FHA releases redraft of servicing defect classifications

The Federal Housing Administration on Wednesday released the long-awaited redraft of a servicing defect taxonomy, which aims to provide a classification system for the kinds of mistakes or violations servicers could make when managing borrower payments on FHA loans.

The move follows the finalization of a tweak to the FHA's defect taxonomy for loan production, which adds responsibility for third-party originators. The servicing taxonomy includes similar responsibility for TPOs.

"FHA and lenders have had a positive experience using our origination defect taxonomy, and we expect this new tool will provide similar benefits for our mortgage servicing partners," said Sarah Edelman, assistant secretary of single-family housing, in a press release.

The earlier draft of the servicing taxonomy divided insured loan defects into six categories and four risk tiers. Trade groups had been concerned it lacked detail and part of the reason it has been delayed was that they asked for and received an extended comment period on it.
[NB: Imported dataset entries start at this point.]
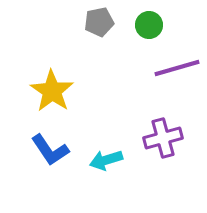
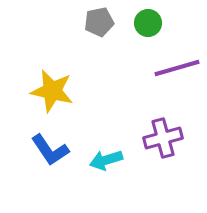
green circle: moved 1 px left, 2 px up
yellow star: rotated 21 degrees counterclockwise
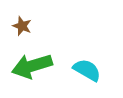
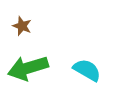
green arrow: moved 4 px left, 2 px down
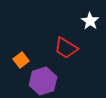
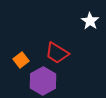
red trapezoid: moved 9 px left, 5 px down
purple hexagon: rotated 12 degrees counterclockwise
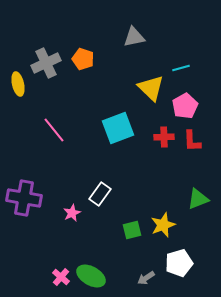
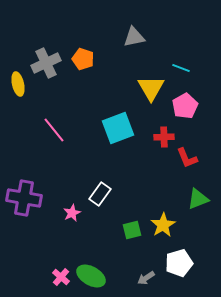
cyan line: rotated 36 degrees clockwise
yellow triangle: rotated 16 degrees clockwise
red L-shape: moved 5 px left, 17 px down; rotated 20 degrees counterclockwise
yellow star: rotated 10 degrees counterclockwise
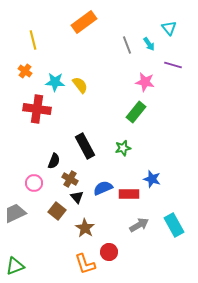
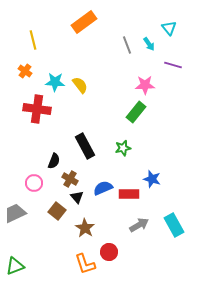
pink star: moved 3 px down; rotated 12 degrees counterclockwise
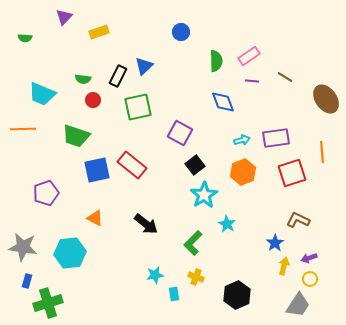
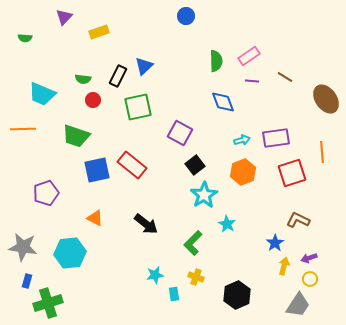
blue circle at (181, 32): moved 5 px right, 16 px up
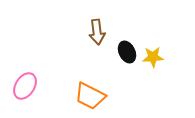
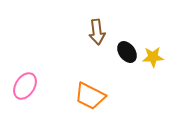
black ellipse: rotated 10 degrees counterclockwise
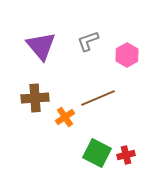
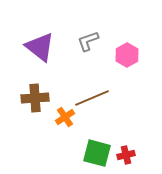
purple triangle: moved 1 px left, 1 px down; rotated 12 degrees counterclockwise
brown line: moved 6 px left
green square: rotated 12 degrees counterclockwise
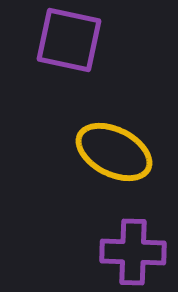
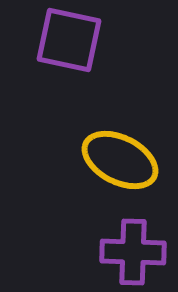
yellow ellipse: moved 6 px right, 8 px down
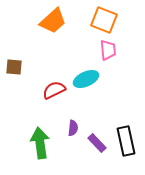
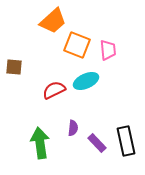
orange square: moved 27 px left, 25 px down
cyan ellipse: moved 2 px down
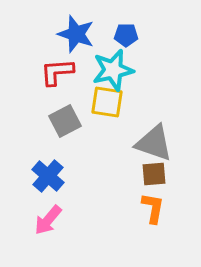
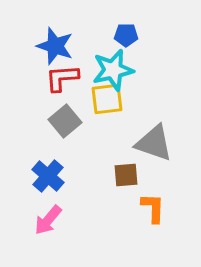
blue star: moved 21 px left, 12 px down
red L-shape: moved 5 px right, 6 px down
yellow square: moved 3 px up; rotated 16 degrees counterclockwise
gray square: rotated 12 degrees counterclockwise
brown square: moved 28 px left, 1 px down
orange L-shape: rotated 8 degrees counterclockwise
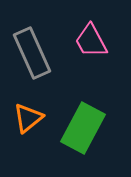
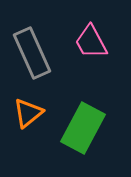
pink trapezoid: moved 1 px down
orange triangle: moved 5 px up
The Housing Policy Council and Mortgage Bankers Association said they were reviewing the changes at deadline,

"MBA supports the goal of improving clarity and certainty and appreciates the use of the Drafting Table, as the iterative process improves policy. We look forward to meeting with our members to formulate our comments on the proposal," Pete Mills, MBA senior vice president of residential policy, said in an email.

The descriptions for remedies and indemnification have the most significant changes and more details have been added throughout. Distinctions are made between servicing and underwriting defects.
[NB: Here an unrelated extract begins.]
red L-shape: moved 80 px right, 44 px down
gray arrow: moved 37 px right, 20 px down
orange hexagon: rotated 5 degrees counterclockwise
The revised taxonomy largely retained its earlier six-category classification system, including servicing operations, account administration, delinquent and default servicing, loss mitigation processing, home retention and disposition.

It also largely preserved a similar four-tier severity categorization, with the top one reserved for fraud and "materially misrepresented information" that servicers "knew or should have known" about.

The second tier, which was previously designed for errors involving procedural concerns, specifically cites "underwriting findings that would have altered the loans approval and/or eligibility" and servicing discoveries requiring "corrective" actions like documents with missing or false information.

Both top tiers require responses, which are otherwise optional. FHA allows rebuttals for any findings.

Other types of underwriting findings not impacting eligibility or approval for insurance fall into the third tier as are those in servicing that "do not impact FHA."

Also in the third tier are certain violations of the Department of Housing and Urban Development's policy "where FHA can determine compliance with federal and/or state laws and regulations that govern servicing generally."

The fourth tier "is primarily used for findings of fraudulent or materially misrepresented information about which the mortgagee did not know or could not have known." Also in this category are "minor data integrity issues" in underwriting that don't affect eligibility or approval.

All fraud findings will be investigated "regardless of severity."

Life-of-loan indemnification is the only remedy for the first tier, but those in the second may have some alternatives.

"In some cases, multiple remedies may be necessary," according to the FHA.

The FHA also laid out some "general factors" for what will determine the term of an indemnification where flexibility is allowed.

A one-year term is possible for servicing defects only in cases where the loan is performing at the time of review and there is "documentation of a good faith effort to mitigate the finding but it is unsuccessful due to circumstances beyond the servicer's control."

Five-year indemnifications may be a response to servicing defects that are similar but involve a delinquent loan, or "an improperly completed mortgage assumption for a borrower who was not credit qualified."

Also in that category are underwriting defects related to "violations related to the borrower's credit or income, which impact the borrower's creditworthiness or capacity to repay the loan."

Five-year indemnifications may additionally address issues where there was "noncompliance with FHA requirements for verifying and documenting sufficient funds from an acceptable source to facilitate closing or for determining the assets used to qualify."

Circumstances other than fraud or material representation that require life-of-loan indemnification include servicing defects related to an FHA determination on a loan in conveyance or a claim status that involves the improper completion of a home disposition.

Also requiring lifelong indemnification are underwriting defects related to violations regarding the property's valuation or eligibility, certain borrower requirements and policy violations related specifically to Home Equity Conversion Mortgages.